1. Testing: I encourage you to get a thorough blood test check on liver enzymes, kidney function, full blood counts and key important vitamins and minerals. This can be done at your GP and checked by your GP or another health care professional.
2. Supplementing with Co q 10 has proven beneficial in mitochondrial health and muscular fatigue, by improving circulation and assisting in cellular respiration. (5)
3. Supplementing with malic acid in combination with magnesium has been seen to improve pain reduction in some studies.
4. Getting your Vitamin D levels checked is extremely important as a deficiency may mask itself as non-specific body pain as well as contributing to low mood. It’s a scientific fact that healthy Vitamin D levels improve and support cognitive performance and mood.
5. An anti-inflammatory diet can help to reduce pain and inflammation in the body, improving joints and circulation. Being mindful of processed foods and focus more on omega 3 anti-inflammatory rich foods to achieve a balance, including potent anti-inflammtory herbs such as turmeric. Bromelain enzymes, like pineapple, is one of the most popular foods included in a fibro-diet.
6. Acupuncture treatments can help increase blood flow and oxygenation, aiding in the increase of serotonin and endorphins helping to overcome insomnia and poor sleep if done consistently.
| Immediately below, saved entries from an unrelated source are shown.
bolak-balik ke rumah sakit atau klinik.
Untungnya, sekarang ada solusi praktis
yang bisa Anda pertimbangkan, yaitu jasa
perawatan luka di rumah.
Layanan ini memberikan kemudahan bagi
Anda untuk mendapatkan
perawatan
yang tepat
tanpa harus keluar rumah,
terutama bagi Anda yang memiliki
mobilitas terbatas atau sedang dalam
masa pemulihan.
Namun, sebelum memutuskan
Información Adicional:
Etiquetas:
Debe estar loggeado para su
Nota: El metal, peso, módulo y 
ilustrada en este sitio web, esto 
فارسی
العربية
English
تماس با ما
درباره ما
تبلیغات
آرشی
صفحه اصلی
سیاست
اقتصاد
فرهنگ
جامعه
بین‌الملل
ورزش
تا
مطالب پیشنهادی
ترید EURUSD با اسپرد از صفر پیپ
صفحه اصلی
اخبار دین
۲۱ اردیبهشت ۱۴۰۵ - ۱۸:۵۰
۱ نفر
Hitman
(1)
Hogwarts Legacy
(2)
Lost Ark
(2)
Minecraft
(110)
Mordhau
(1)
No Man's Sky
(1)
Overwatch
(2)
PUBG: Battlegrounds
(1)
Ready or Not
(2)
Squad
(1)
7. Therapy and coaching sessions are important when dealing with any chronic condition and is a key fundamental in healing. With a recommended therapist, you can learn to manage stress levels and support your mental health.
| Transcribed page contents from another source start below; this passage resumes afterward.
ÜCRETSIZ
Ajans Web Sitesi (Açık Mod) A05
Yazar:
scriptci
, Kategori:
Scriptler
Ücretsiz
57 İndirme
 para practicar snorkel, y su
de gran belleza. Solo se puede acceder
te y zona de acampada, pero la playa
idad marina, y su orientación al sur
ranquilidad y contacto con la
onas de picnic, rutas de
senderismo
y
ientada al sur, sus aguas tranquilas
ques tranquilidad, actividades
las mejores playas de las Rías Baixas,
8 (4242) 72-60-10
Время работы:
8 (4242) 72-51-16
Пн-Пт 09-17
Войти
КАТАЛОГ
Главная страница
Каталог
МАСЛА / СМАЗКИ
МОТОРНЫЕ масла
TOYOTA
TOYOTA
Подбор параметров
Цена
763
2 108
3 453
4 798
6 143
8. LED red light therapy is a non-toxic, non-invasive, very effective way to reduce pain. It can also help regulate sleep patterns and improve mood.
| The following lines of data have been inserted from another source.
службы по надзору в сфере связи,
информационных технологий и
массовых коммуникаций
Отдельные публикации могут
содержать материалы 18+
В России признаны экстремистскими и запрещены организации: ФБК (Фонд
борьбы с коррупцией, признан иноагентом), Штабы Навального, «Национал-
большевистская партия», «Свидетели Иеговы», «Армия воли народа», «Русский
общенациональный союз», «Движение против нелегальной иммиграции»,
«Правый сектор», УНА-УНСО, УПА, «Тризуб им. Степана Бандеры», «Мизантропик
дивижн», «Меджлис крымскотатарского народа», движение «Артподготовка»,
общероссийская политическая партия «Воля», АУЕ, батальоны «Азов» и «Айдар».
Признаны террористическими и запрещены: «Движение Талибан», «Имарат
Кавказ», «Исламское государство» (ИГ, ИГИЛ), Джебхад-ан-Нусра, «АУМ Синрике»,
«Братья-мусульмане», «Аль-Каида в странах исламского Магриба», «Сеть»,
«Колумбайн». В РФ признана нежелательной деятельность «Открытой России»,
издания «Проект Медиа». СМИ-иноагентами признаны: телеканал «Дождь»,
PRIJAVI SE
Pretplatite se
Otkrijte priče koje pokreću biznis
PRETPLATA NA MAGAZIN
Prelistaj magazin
9. Practicing active relaxation with mindful acts such as journaling, without the use of mobile phones or any digital devices, can give our nervous system a break and aid in better quality sleep.
A little note on taking it slow:
"Our sorrows and wounds are healed only when we touch them with compassion." - Buddha
Taking certain action or even the slightest initiation of one's health is truly an amazing accomplishment in itself. Health journeys are never linear and when we are constantly managing a chronic condition, we ought to allow ourselves space to feel and see the progress we are making and honour each phase of healing. Slips and set backs may occur but finding comfort and leaving behind limiting beliefs is essential, there is never an easy road. Slowing down, setting healthy boundaries and saying “no” when appropriate takes practice but helps in identifying specific triggers and allows us to pace activities and pressures we put on ourselves. Tuning in and reminding ourselves that this is part of the healing journey and being kind to ourselves is an important practice in recovery. Create a support group and surround yourself with loved ones and speak about your condition to people who understand – it's a remedy amongst the rest.
NOTE: Supplements and or herbs should be discussed with your general practitioner or healthcare provider.